Electing the President: Caucuses and Primaries
Every four years the United States elects a president. In the modern era the two main parties (Democrats and Republicans) select their nominees at caucuses and primaries that take place during the first six months of the year. Candidates compete for delegates to the national conventions, which formally select a nominee during the summer.
Candidates compete for delegates in caucuses and primaries. At a caucus voters meet in neighborhood gathering places to discuss the election and then hold a vote. In primaries voters simply cast a ballot. In primary states politicking at the polls is actually illegal. By custom Iowa holds the first caucus and New Hampshire holds the first primary. Both states say that it's useful to the country for candidates to compete in their small states first. They argue that this system gives less-well known candidates a chance to compete since costs are relatively low. Most candidates use the elections in these two states to hone their message and engage in retail politics: meeting voters one on one. Critics argue that the states are unrepresentative of the country as a whole. After Iowa and New Hampshire, it's mostly a free-for-all, with states vying to hold their elections according to a schedule set by state and national party leaders. On Super Tuesday -- which is usually held in February or early March -- more states hold elections than on any other date. Super Tuesday often settles the race in both parties.
Because modern campaigns cost millions of dollars -- in 2012 Barack Obama's campaign is expected to spend more than a billion dollars -- most candidates run out of money quickly and drop out early unless they are on a winning streak. Winners attract donors, who want to know that their money isn't going for a lost cause.

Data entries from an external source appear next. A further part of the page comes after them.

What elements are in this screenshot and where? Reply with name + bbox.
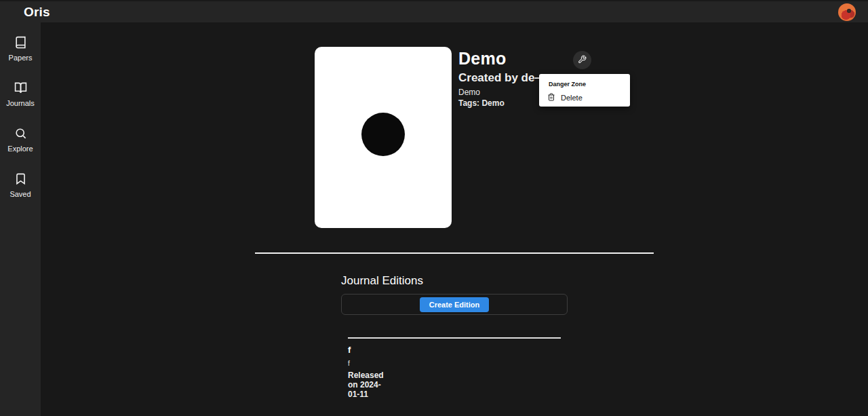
danger-zone-menu: Danger Zone Delete: [539, 74, 630, 107]
editions-heading: Journal Editions: [341, 274, 423, 288]
trash-icon: [547, 92, 555, 104]
journal-cover-art: [361, 113, 405, 156]
settings-wrench-button[interactable]: [573, 51, 591, 69]
avatar[interactable]: [838, 3, 856, 21]
sidebar-item-label: Saved: [9, 190, 31, 198]
edition-title[interactable]: f: [348, 345, 351, 355]
wrench-icon: [578, 55, 587, 66]
sidebar-item-label: Journals: [6, 99, 35, 107]
danger-zone-label: Danger Zone: [549, 81, 586, 88]
sidebar-item-journals[interactable]: Journals: [0, 81, 41, 107]
book-icon: [14, 36, 27, 52]
bookmark-icon: [14, 172, 27, 188]
search-icon: [14, 127, 27, 143]
main-content: Demo Created by de— Demo Tags: Demo Dang…: [41, 22, 868, 416]
journal-cover-card: [315, 47, 452, 228]
sidebar-item-papers[interactable]: Papers: [0, 36, 41, 62]
delete-menu-label: Delete: [561, 94, 583, 102]
journal-created-by: Created by de—: [458, 71, 546, 85]
edition-divider: [348, 337, 561, 339]
section-divider: [255, 252, 654, 254]
edition-released-date: Released on 2024-01-11: [348, 371, 384, 399]
app-logo[interactable]: Oris: [24, 5, 50, 20]
sidebar-item-label: Papers: [9, 54, 33, 62]
topbar: Oris: [0, 1, 868, 22]
sidebar: Papers Journals Explore Saved: [0, 22, 41, 416]
create-edition-button[interactable]: Create Edition: [420, 297, 490, 312]
sidebar-item-label: Explore: [7, 145, 33, 153]
editions-toolbar: Create Edition: [341, 294, 568, 315]
journal-tags: Tags: Demo: [458, 98, 505, 108]
journal-title: Demo: [458, 49, 507, 69]
sidebar-item-saved[interactable]: Saved: [0, 172, 41, 198]
book-open-icon: [14, 81, 27, 97]
edition-subtitle: f: [348, 360, 350, 367]
journal-description: Demo: [458, 88, 480, 97]
delete-menu-item[interactable]: Delete: [545, 92, 625, 104]
sidebar-item-explore[interactable]: Explore: [0, 127, 41, 153]
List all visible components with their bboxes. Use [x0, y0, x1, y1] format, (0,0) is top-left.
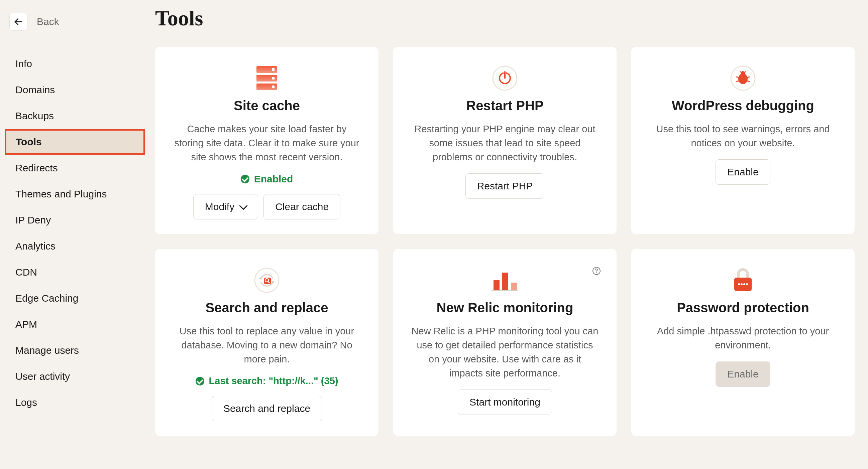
- server-stack-icon: [256, 65, 277, 91]
- card-title: Password protection: [677, 300, 809, 315]
- svg-rect-28: [502, 273, 508, 291]
- card-title: Restart PHP: [466, 98, 543, 113]
- arrow-left-icon: [13, 17, 23, 27]
- card-desc: New Relic is a PHP monitoring tool you c…: [411, 324, 598, 380]
- start-monitoring-button[interactable]: Start monitoring: [458, 390, 552, 415]
- sidebar-item-edge-caching[interactable]: Edge Caching: [0, 285, 147, 311]
- sidebar-item-user-activity[interactable]: User activity: [0, 363, 147, 390]
- power-restart-icon: [492, 65, 518, 91]
- sidebar-item-backups[interactable]: Backups: [0, 103, 147, 129]
- svg-line-18: [747, 81, 750, 81]
- status-enabled: Enabled: [241, 173, 293, 185]
- card-restart-php: Restart PHP Restarting your PHP engine m…: [393, 47, 617, 234]
- svg-line-15: [736, 77, 739, 77]
- card-title: Search and replace: [206, 300, 328, 315]
- card-desc: Add simple .htpasswd protection to your …: [649, 324, 837, 352]
- bug-icon: [730, 65, 756, 91]
- sidebar-item-redirects[interactable]: Redirects: [0, 155, 147, 181]
- sidebar: Back Info Domains Backups Tools Redirect…: [0, 0, 147, 469]
- svg-rect-31: [734, 277, 752, 291]
- main: Tools Site cache Cache makes you: [147, 0, 868, 469]
- status-last-search: Last search: "http://k..." (35): [195, 375, 338, 387]
- svg-rect-29: [511, 282, 517, 291]
- card-wp-debugging: WordPress debugging Use this tool to see…: [631, 47, 855, 234]
- help-icon[interactable]: ?: [592, 267, 600, 275]
- page-title: Tools: [155, 6, 855, 31]
- svg-point-35: [746, 283, 748, 285]
- cards-grid: Site cache Cache makes your site load fa…: [155, 47, 855, 436]
- search-replace-icon: [254, 268, 280, 293]
- modify-dropdown-button[interactable]: Modify: [193, 194, 258, 220]
- card-desc: Use this tool to see warnings, errors an…: [649, 122, 837, 150]
- sidebar-item-apm[interactable]: APM: [0, 311, 147, 337]
- card-title: WordPress debugging: [672, 98, 814, 113]
- sidebar-item-ip-deny[interactable]: IP Deny: [0, 207, 147, 233]
- sidebar-item-logs[interactable]: Logs: [0, 390, 147, 415]
- button-row: Modify Clear cache: [193, 194, 340, 220]
- status-label: Last search: "http://k..." (35): [209, 375, 338, 387]
- check-circle-icon: [241, 175, 249, 183]
- svg-rect-27: [494, 280, 499, 291]
- svg-rect-6: [272, 86, 275, 88]
- enable-debugging-button[interactable]: Enable: [716, 159, 770, 185]
- back-button[interactable]: [9, 13, 27, 31]
- svg-point-33: [741, 283, 743, 285]
- svg-line-19: [740, 71, 742, 73]
- svg-line-16: [747, 77, 750, 77]
- card-desc: Cache makes your site load faster by sto…: [173, 122, 361, 164]
- card-site-cache: Site cache Cache makes your site load fa…: [155, 47, 378, 234]
- card-title: New Relic monitoring: [437, 300, 574, 315]
- card-title: Site cache: [234, 98, 300, 113]
- card-desc: Use this tool to replace any value in yo…: [173, 324, 361, 366]
- search-replace-button[interactable]: Search and replace: [212, 396, 322, 421]
- back-label: Back: [37, 16, 59, 27]
- sidebar-item-manage-users[interactable]: Manage users: [0, 337, 147, 363]
- sidebar-item-tools[interactable]: Tools: [5, 129, 145, 155]
- modify-label: Modify: [205, 201, 235, 212]
- card-password-protection: Password protection Add simple .htpasswd…: [631, 249, 855, 436]
- back-row: Back: [0, 13, 147, 31]
- card-search-replace: Search and replace Use this tool to repl…: [155, 249, 378, 436]
- bar-chart-icon: [492, 268, 518, 293]
- svg-point-32: [738, 283, 740, 285]
- nav-list: Info Domains Backups Tools Redirects The…: [0, 51, 147, 415]
- svg-line-17: [736, 81, 739, 81]
- clear-cache-button[interactable]: Clear cache: [264, 194, 340, 220]
- card-desc: Restarting your PHP engine may clear out…: [411, 122, 598, 164]
- status-label: Enabled: [254, 173, 293, 185]
- sidebar-item-domains[interactable]: Domains: [0, 77, 147, 103]
- check-circle-icon: [195, 377, 204, 386]
- sidebar-item-cdn[interactable]: CDN: [0, 259, 147, 285]
- enable-password-button[interactable]: Enable: [716, 362, 770, 387]
- restart-php-button[interactable]: Restart PHP: [465, 173, 545, 199]
- sidebar-item-themes-plugins[interactable]: Themes and Plugins: [0, 181, 147, 207]
- svg-rect-5: [272, 77, 275, 79]
- card-new-relic: ? New Relic monitoring New Relic is a PH…: [393, 249, 617, 436]
- svg-point-34: [743, 283, 745, 285]
- sidebar-item-info[interactable]: Info: [0, 51, 147, 77]
- svg-line-20: [744, 71, 746, 73]
- svg-rect-4: [272, 68, 275, 71]
- lock-icon: [730, 268, 756, 293]
- chevron-down-icon: [239, 201, 247, 210]
- sidebar-item-analytics[interactable]: Analytics: [0, 233, 147, 259]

Unlike the general election, the winner-take-all principle does not hold during the primary season. Candidates win delegates in proportion to their totals on election night, though Republicans shift to a winner-take-all approach in contests that take place starting in April (Florida, which held its primary at the end of January, is the sole winner-take-all primary that occurs before April). The system is designed to give losing candidates an incentive to remain in the race in hope of breaking out later on.
What the Left Says
Liberals bemoan the role of money in elections and insist the current system is basically corrupt. They argue that presidential contests have become so expensive that they favor either rich candidates or candidates who sell out to groups that possess the ability to generate large contributions. The birth of social media has changed the dynamic of elections somewhat, giving candidates the chance to raise millions in small donations from large numbers of ordinary voters. But most campaigns still rely heavily on large donations. While donations to a candidate's campaign are limited by law, there are many ways around the restrictions. Contributions can be bundled together from the employees of a corporation or labor union, giving those entities more leverage over a campaign than individual voters who make small contributions. And nothing prevents a wealthy individual from spending millions of dollars to help elect a candidate as long as they do not coordinate their activities with the candidate's campaign. Similarly, Super PACs (political action committees) are allowed to spend as much as they want on a candidate's behalf as long as they too do not coordinate with the campaign they are benefiting. But liberals say it's easy to get around the restriction. Nothing stops a candidate from announcing publicly how these Super PACs could be helpful.
What the Right Says
Conservatives say it's a fool's errand to try to place limits on money in politics. While some conservatives like Sen. John McCain (R-AZ) from time to time have supported campaign finance reform, most disparage restrictions as an impairment of political freedom. They argue that donors should be able to give as much money as they wish as long as the identity of the donors is disclosed. When liberals cry that corporations are influencing the political process, conservatives retort that labor unions also have an outsized impact. Conservatives decry the use of labor dues on behalf of political candidates the union supports given that union members are usually not given an opportunity to say who should receive support and who shouldn't. Conservatives like columnist George Will argue that liberals are misguided in thinking that there's an excess of money in politics anyway. As Will likes to joke, we spend more on potato chips every year ($7 billion) than we do on elections.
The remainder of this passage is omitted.